About Econlinguistics
Econlinguistics combines the fields of economics and linguistics. Using techniques from machine learning, natural language processing and econometrics, this emerging area of research is concerned with the economic impact of spoken and written language.
Economics is the study of the production, distribution and consumption of goods and services, which takes place in a complex system of verbal and written agreements. Econlinguistics aims at shedding light on the natural intersection of economics and linguistics. As such, econlinguistics is heavily concerned with the transmission of information between agents in an economic system.
Econlinguistics research group
The Econlinguistics Research Group (ERG) was established 2019 in order to foster interdisciplinary research with a focus on the economics of language. As such, the group consists of data scientists, financial economists and researchers from related fields. Please direct any inquires towards research@econlinguistics.org
Publications
A. Barth, S. Mansouri and F. Woebbeking. "Let me get back to you" - A machine learning approach to measuring non-answers, 2020.

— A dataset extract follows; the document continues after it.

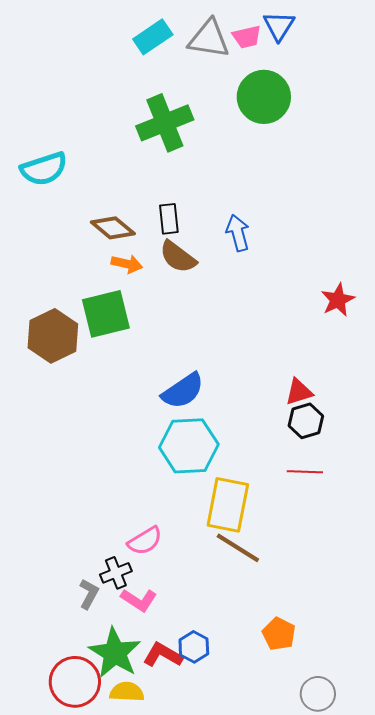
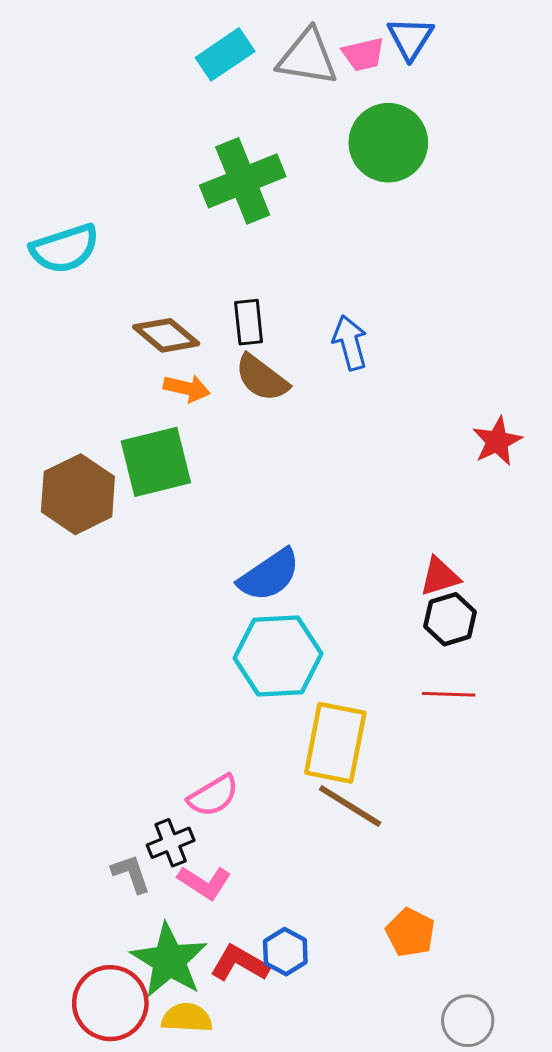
gray L-shape: (89, 594) -> (131, 874), turned -48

Revision requested from Management Science
Available at SSRN.
It is relatively easy for us humans to detect when a question we asked has not been answered – we aim to teach this skill to a computer. Using a supervised machine learning framework on a large training set of questions and answers, we identify 1,364 trigrams that signal non-answers in earnings call Q&A. We show that this glossary has economic relevance by applying it to contemporaneous stock market reactions after earnings calls. Our findings suggest that obstructing the flow of information leads to significantly lower cumulative abnormal stock returns and higher implied volatility. As both our method and glossary are free of financial context, we believe that the measure is applicable to other fields with a Q&A setup outside the contextual domain of financial earnings conference calls.
A. Barth, S. Mansouri, F. Woebbeking and S. Zörgiebel. How to Talk down Your Stock Performance, 2021.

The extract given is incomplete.